Posted: Wednesday, December 26, 2007

To take advantage of about $150,000 in state grants, the Soldotna City Council tonight is expected to introduce and set for public hearing several ordinances accepting the grants and appropriating the money into the city budget. The grants are law-enforcement related.

To assist police with traffic stops, pursuits and sobriety tests, an Alaska Highway Safety Office grant for about $70,000 would be used to replace in-car video cameras and improve the automatic data transfer of information, according to City Manager Tom Boedeker.

"It will automate everything," Boedeker said Monday.

A $65,000 grant from the Counter-drug Technology Assessment Center would assist the Soldotna Police Department with records management, including the purchase of new computer hardware equipment.

Other grants would provide three new portable radios for police, pay for computer fraud-detection training and fund extra patrol efforts to nab drunk drivers.

The ordinances will be introduced tonight and set for public hearings Jan. 9.

In other business, newly elected Councilman Peter Micciche is slated to receive his first assignment from the mayor tonight. Micciche is to be appointed as the council's representative for the Economic Development District. Mayor Dave Carey also is scheduled to appoint Councilwoman Betty Obendorf as ex-officio member of the Parks and Recreation Advisory Board, and Councilman James Stogsdill as the city's representative on the Soldotna Chamber of Commerce.

Public hearings are scheduled for tonight on a number of ordinances introduced at the council's Dec. 12 meeting.

If approved, an appropriation of $10,000 would go toward the purchase of new computers for Soldotna Public Library.
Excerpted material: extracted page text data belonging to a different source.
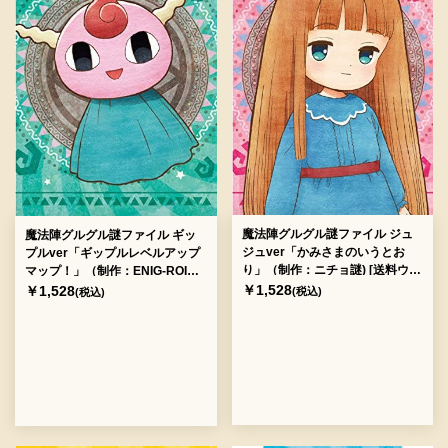
魔法陣グルグル謎ファイル ジュ
魔法陣グルグル謎ファイル ギッ
ジュver「かみさまのいうとお
プルver「ギップルレベルアップ
り」（制作：ニチョ謎) [送料ウエ
マップ！」（制作：ENIG-ROID)
イト：2]
[送料ウエイト：2]
￥1,528
￥1,528
(税込)
(税込)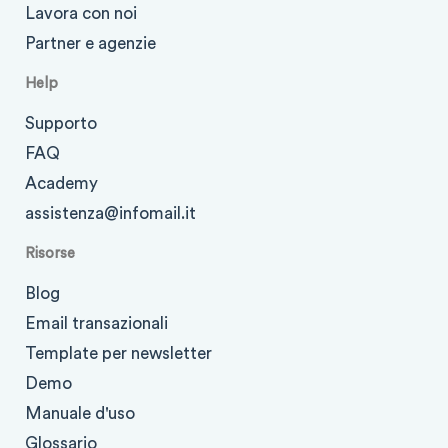
Lavora con noi
Partner e agenzie
Help
Supporto
FAQ
Academy
assistenza@infomail.it
Risorse
Blog
Email transazionali
Template per newsletter
Demo
Manuale d'uso
Glossario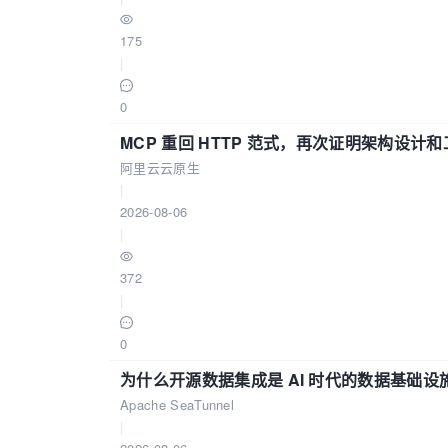
175
|
0
MCP 重回 HTTP 范式，再次证明架构设
阿里云云原生
|
2026-08-06
|
372
|
0
为什么开源数据集成是 AI 时代的数据基础设
Apache SeaTunnel
|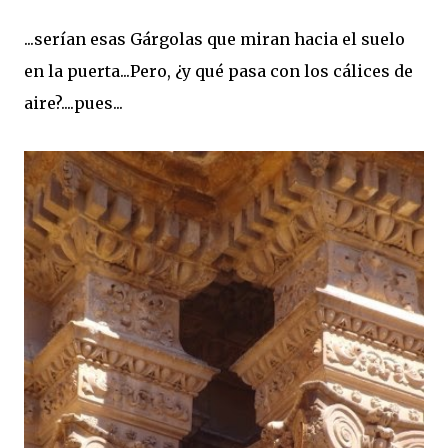
...serían esas Gárgolas que miran hacia el suelo
en la puerta...Pero, ¿y qué pasa con los cálices de
aire?....pues...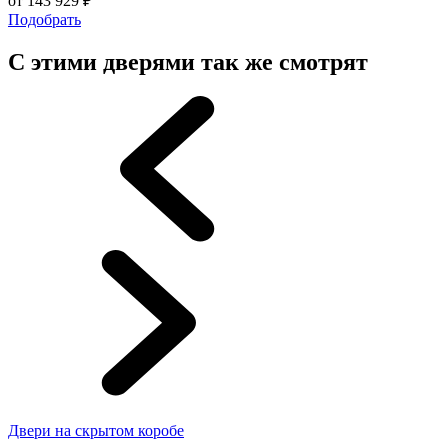
от
143 929
₽
Подобрать
С этими дверями так же смотрят
Двери на скрытом коробе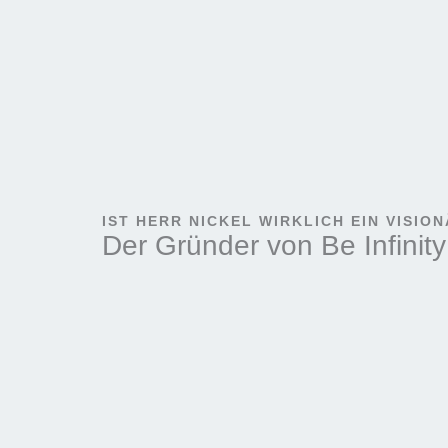
IST HERR NICKEL WIRKLICH EIN VISIO
Der Gründer von Be Infinity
The money was donated to the city by a library patron who asked to remain anonymous.

Another ordinance up for a public hearing would give all council members a raise, as well as giving a raise to Planning and Zoning Commission members who attend monthly meetings. Council members' salary would go to $250 per month and planning commissioners' pay would be $75 for each regular meeting they attend, limited to two meetings per month.
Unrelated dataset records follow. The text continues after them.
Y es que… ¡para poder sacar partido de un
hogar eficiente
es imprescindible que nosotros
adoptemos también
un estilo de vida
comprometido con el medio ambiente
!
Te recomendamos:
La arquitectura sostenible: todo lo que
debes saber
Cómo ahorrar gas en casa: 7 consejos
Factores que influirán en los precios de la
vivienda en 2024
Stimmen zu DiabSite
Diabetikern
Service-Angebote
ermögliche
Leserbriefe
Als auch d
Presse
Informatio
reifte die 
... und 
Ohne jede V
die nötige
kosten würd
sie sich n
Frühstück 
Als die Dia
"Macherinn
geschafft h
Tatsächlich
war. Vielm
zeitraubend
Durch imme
Budgeted ski hill insurance money in the amount of $18,000 will be set aside for ski hill repairs and improvements rather than insurance this year as the council decided earlier to keep the attraction closed this winter in hopes of making it more user-friendly in the future.
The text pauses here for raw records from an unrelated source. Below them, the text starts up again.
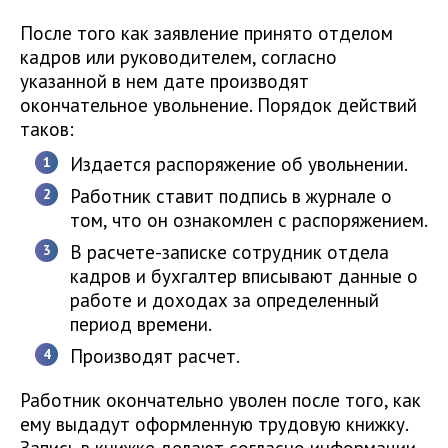
После того как заявление принято отделом
кадров или руководителем, согласно
указанной в нем дате производят
окончательное увольнение. Порядок действий
таков:
Издается распоряжение об увольнении.
Работник ставит подпись в журнале о
том, что он ознакомлен с распоряжением.
В расчете-записке сотрудник отдела
кадров и бухгалтер вписывают данные о
работе и доходах за определенный
период времени.
Производят расчет.
Работник окончательно уволен после того, как
ему выдадут оформленную трудовую книжку.
Запись в книжке делают согласно информации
Use of the hill has been limited, especially because skiers and snowboarders must hike back up after skiing or riding down, and because snowfall in recent years has been minimal.

The council has discussed the possibility of installing a rope tow and possibly adding snow-making equipment.

Boedeker is expected to recommend the city proceed with the Legislative Review method for annexing four sections of land adjacent to the city. Other alternatives involve voting, and Boedeker said, because each parcel of land proposed for annexation is different, he believes the Legislative Review method is more appropriate in order to complete the application in a timely manner.

An ordinance governing the annexation proposals is planned for introduction Jan. 9, he said.

The council meeting is scheduled to begin at 6:30 p.m.